Customers of Bijliride
While EV rental is not a new sector, Bijliride claims to differentiate itself from its competitors with its 24X7 service throughout the city.
“We also provide an on-the-road battery swapping facility or come with another vehicle if required. Other players in the sector provide services only during the day hours,” adds Shivam.
Bijliride’s business flourished from September 2021, after it bumped up its fleet to 60 vehicles for which it tied up with Hero Electric. The company boasts a zero non-occupancy rate, indicating that each scooter stays at the station for barely two hours before the next customer arrives.
Bijlirides’ subscription packages are set at Rs 250 per day, Rs 1,300 per week and Rs 4,900 per month, with each subscription offering unlimited kilometres.
A bootstrapped company, the founders have pooled in Rs 48 lakh of their personal wealth in the company. With about 60 electric two-wheelers, the company has maintained a revenue rate of Rs 3.6 lakh per month, according to Shivam.

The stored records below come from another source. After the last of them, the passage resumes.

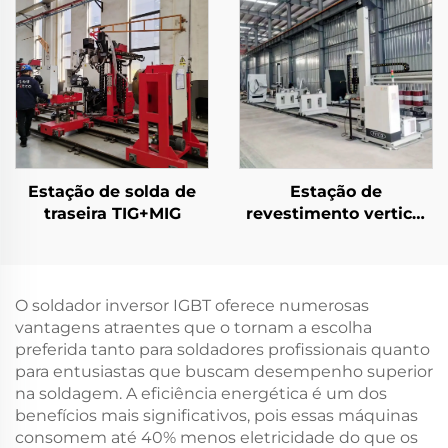
Estação de solda de
Estação de
traseira TIG+MIG
revestimento vertical
e horizontal
O soldador inversor IGBT oferece numerosas
vantagens atraentes que o tornam a escolha
preferida tanto para soldadores profissionais quanto
para entusiastas que buscam desempenho superior
na soldagem. A eficiência energética é um dos
benefícios mais significativos, pois essas máquinas
consomem até 40% menos eletricidade do que os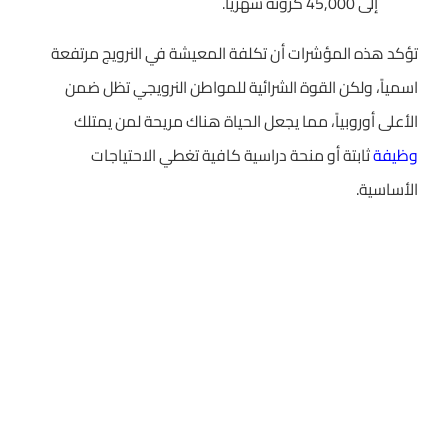
إلى 45,000 كرونة شهرياً.
تؤكد هذه المؤشرات أن تكلفة المعيشة في النرويج مرتفعة
اسمياً، ولكن القوة الشرائية للمواطن النرويجي تظل ضمن
الأعلى أوروبياً، مما يجعل الحياة هناك مريحة لمن يمتلك
وظيفة
ثابتة أو منحة دراسية كافية تغطي الاحتياجات
الأساسية.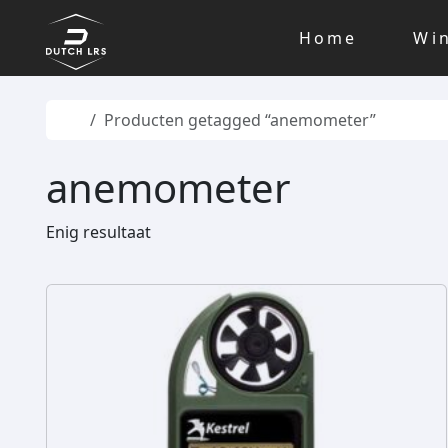
Skip to content
Skip to footer
Home
Wi
Home
Producten getagged “anemometer”
anemometer
Enig resultaat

According to a report by Energy India Storage Alliance, the Indian electric vehicle market is projected toreach 15,398.19 billion by 2027, registering a CAGR of 44 percent between 2020 and 2027.
A solution for all
A majority of Bijliride’s customers are gig workers working as delivery partners for ecommerce platforms such as Amazon, Swiggy and Zomato. This also helps them spread the word through their communication channels.
Speaking on their marketing strategy, Shivam says, “We asked these gig workers to spread the word to contact us directly for rental details. We also pasted stickers with our contact numbers and rental details on the scooters. Essentially all our marketing was through word of mouth and stickers on scooters,” says Shivam.
Another segment of customers includes corporate employees who do not want to spend huge amounts of money on office carpooling or other transportation facilities, and prefer these comparatively cheaper subscription plans.
Today, nearly two years after its inception, Bijliride’s team consists of 15 people including Shivam. He recalls the early days when he had to be his own team.
“Since Aditya was working in Bengaluru, he could not be here in Hyderabad all the time. I was doing everything on my own – I was the CEO, the station manager, handling the rentals, and everything that came along with those roles. Later, I hired someone who could fix EVs. Eventually, Aditya shifted base and we could now hire more people, at least as freelancers,” Shivam reminisces.
The startup now has about 10 on-ground staff who work on a shift basis to provide customer service to almost 90 unique customers ever since it began its full-fledged operations.
Challenges along the way
One of the initial challenges that Bijliride faced was finding investors for the business and tying up with EV manufacturers. Shivam still feels that building connections in the corporate world requires significant effort and time.
Another significant challenge was ensuring the security of the vehicles. The startup took six months to develop a relay device system that allowed them to switch off the vehicle in case the scooter was being abandoned.
“We had to ensure that the scooters are returned safely to the station and not abandoned on some road. A GPS tracking system was not sufficient to ensure this; anyone could find the GPS device on the vehicle and destroy it. We took six months to come up with a relay device system and find someone who knew how to fit this system in the vehicle,” Shivam says.
With a market demand of 400-500 vehicles, Bijliride is planning to procure more vehicles in the near future to cater to the growing demand for two-wheeler EVs. It is also inching towards its seed round in the next few months. The team is also developing an app for easing the process of renting their vehicles.